**Description of the task:**
The lines you return should be those containing the string "Bellecour", taken from the data below.

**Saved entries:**
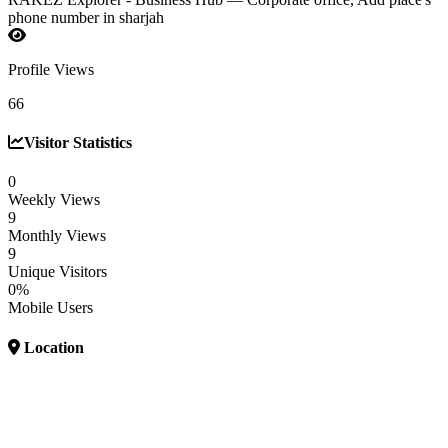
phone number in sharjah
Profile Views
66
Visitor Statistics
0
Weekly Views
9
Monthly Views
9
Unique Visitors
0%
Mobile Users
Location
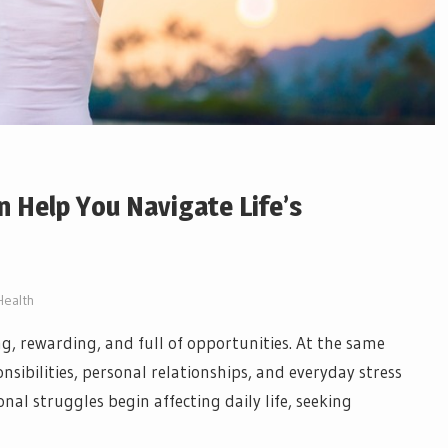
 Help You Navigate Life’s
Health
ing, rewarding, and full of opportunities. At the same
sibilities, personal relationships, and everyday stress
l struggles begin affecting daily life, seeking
---
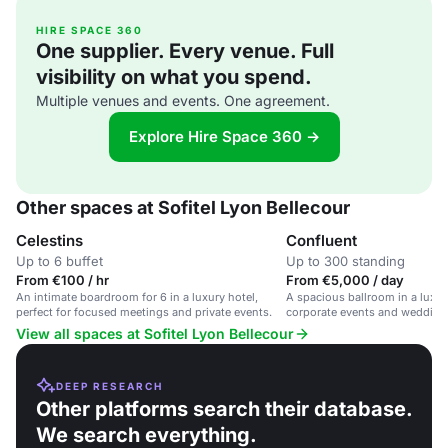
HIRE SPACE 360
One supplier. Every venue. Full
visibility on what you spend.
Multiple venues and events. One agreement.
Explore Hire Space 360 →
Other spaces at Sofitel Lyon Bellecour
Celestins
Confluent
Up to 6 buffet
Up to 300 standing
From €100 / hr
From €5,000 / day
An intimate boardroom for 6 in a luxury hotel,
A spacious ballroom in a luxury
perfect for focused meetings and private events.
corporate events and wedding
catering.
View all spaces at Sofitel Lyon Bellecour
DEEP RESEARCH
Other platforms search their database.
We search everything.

**Task output:**
Other spaces at Sofitel Lyon Bellecour
View all spaces at Sofitel Lyon Bellecour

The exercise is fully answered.